==== Records shown

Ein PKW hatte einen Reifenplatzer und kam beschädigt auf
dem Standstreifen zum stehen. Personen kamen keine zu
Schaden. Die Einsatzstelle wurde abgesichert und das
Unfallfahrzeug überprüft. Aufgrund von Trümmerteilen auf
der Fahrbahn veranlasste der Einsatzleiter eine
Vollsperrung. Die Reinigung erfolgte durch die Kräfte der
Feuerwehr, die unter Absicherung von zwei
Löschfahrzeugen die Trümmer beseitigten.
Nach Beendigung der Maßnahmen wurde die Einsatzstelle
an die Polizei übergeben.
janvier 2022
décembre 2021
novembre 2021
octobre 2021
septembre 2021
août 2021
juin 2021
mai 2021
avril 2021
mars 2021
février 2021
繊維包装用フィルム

========

### Work to be completed
Please restate every record above word for word.

### Response to the exercise
Ein PKW hatte einen Reifenplatzer und kam beschädigt auf
dem Standstreifen zum stehen. Personen kamen keine zu
Schaden. Die Einsatzstelle wurde abgesichert und das
Unfallfahrzeug überprüft. Aufgrund von Trümmerteilen auf
der Fahrbahn veranlasste der Einsatzleiter eine
Vollsperrung. Die Reinigung erfolgte durch die Kräfte der
Feuerwehr, die unter Absicherung von zwei
Löschfahrzeugen die Trümmer beseitigten.
Nach Beendigung der Maßnahmen wurde die Einsatzstelle
an die Polizei übergeben.
janvier 2022
décembre 2021
novembre 2021
octobre 2021
septembre 2021
août 2021
juin 2021
mai 2021
avril 2021
mars 2021
février 2021
繊維包装用フィルム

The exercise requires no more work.